I met with Webster Averyt, COO, and Zack Franks, Patient Rights Coordinator, who discussed their roles of paying close attention to the rights of all patients and how this is accomplished. San Marcos is perhaps the only program in the country that employs a full-time employee dedicated solely to patent rights. Zach has developed a system of feedback that allows patients a confidential filing of complaints that he personally handles. With some of the current issues in the "Parent-Choice" industry related to licensing and developing patient rights standards, I felt that San Marcos was on the right track.
Dr. John Rust has become an icon at San Marcos and perhaps the most visible psychiatrist in the field. He is a thoughtful and gentle man who is known for his ability to pull together all available information on a patient, identify other needed assessments and provide the medical leadership needed to refine a patient's treatment plan. I used my time with John to discuss several complex boys and girls I am currently working with and his input was valuable. It added much to my understanding of these young people.

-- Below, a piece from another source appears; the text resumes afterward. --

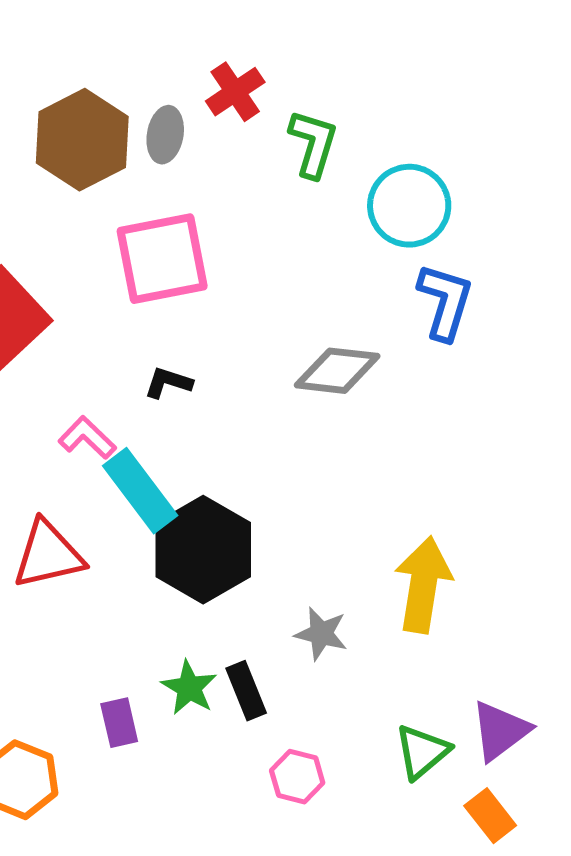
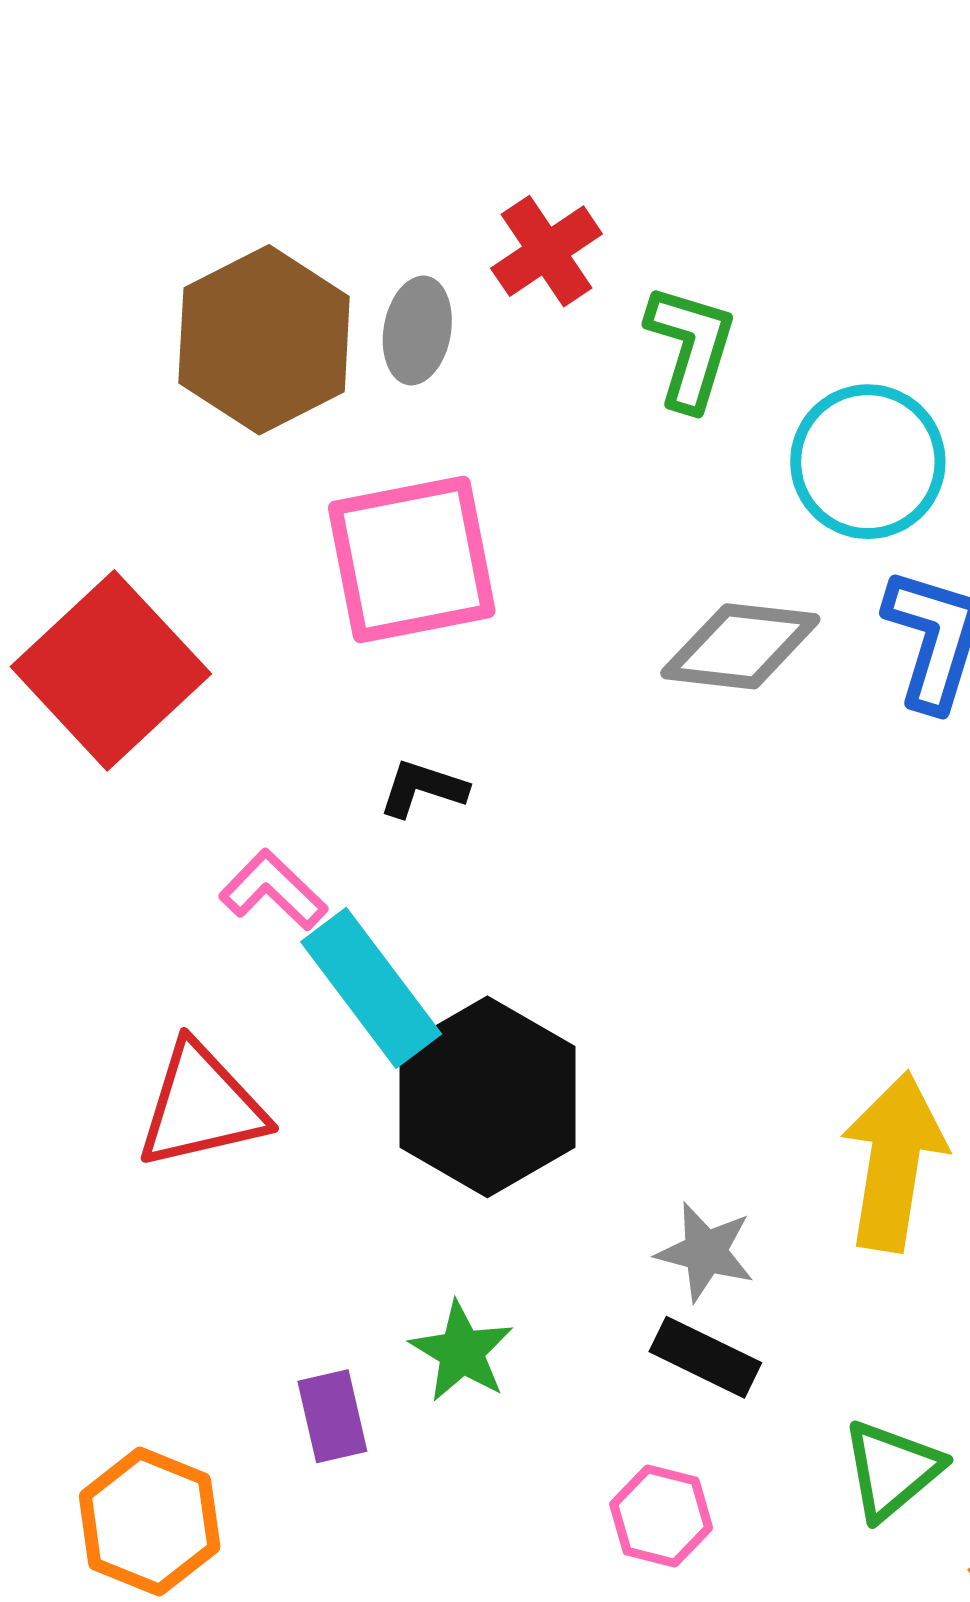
gray diamond: (337, 371) -> (740, 646), moved
black rectangle: (246, 691) -> (705, 1357), moved, turned -42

John works closely with the admissions team and others to identify appropriate patients and serves as the executive medical director.

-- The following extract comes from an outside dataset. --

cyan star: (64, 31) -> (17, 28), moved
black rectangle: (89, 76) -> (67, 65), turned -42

There are several examples of how San Marcos can fill some placement needs. First, the Prescription Plan can provide a short-term treatment/ diagnostic experience for complex patients that may assist professionals in better choosing a future placement. This 30 to 90 day intervention is in a very small unit. The second option would be to continue a long-term treatment for a patient after the Prescription Plan. Consultants who work with students on military insurance should also know that San Marcos works extensively with Tricare. San Marcos is also an approved provider for Denali Kid Care of Alaska.
The San Marcos Charter School is operated through the University of Texas in Austin, Charter School System. Principals, Dr. Donnie Wilson and Louis Hubbard, reported that the school's connection to the University has enabled San Marcos to expand its services, expertise and personnel. The University in turn, improves San Marcos' ability to train staff and teachers to work within a wide variety of complex educational problems. San Marcos provides an academic curriculum and tutoring for fifth through the twelfth grades, which includes special education classes. Each classroom consists of a teacher, teacher's aide and a mental health associate.
San Marcos maintains its standard of being a quality residential treatment program. The most visible advancement is the extensive ropes course developed two years ago. It is apparent that San Marcos places a high importance on using experiential activities across all disciplines. This serves as a natural vehicle for all staff and patients to work together by improving their teamwork and finding new ways to communicate with the patients.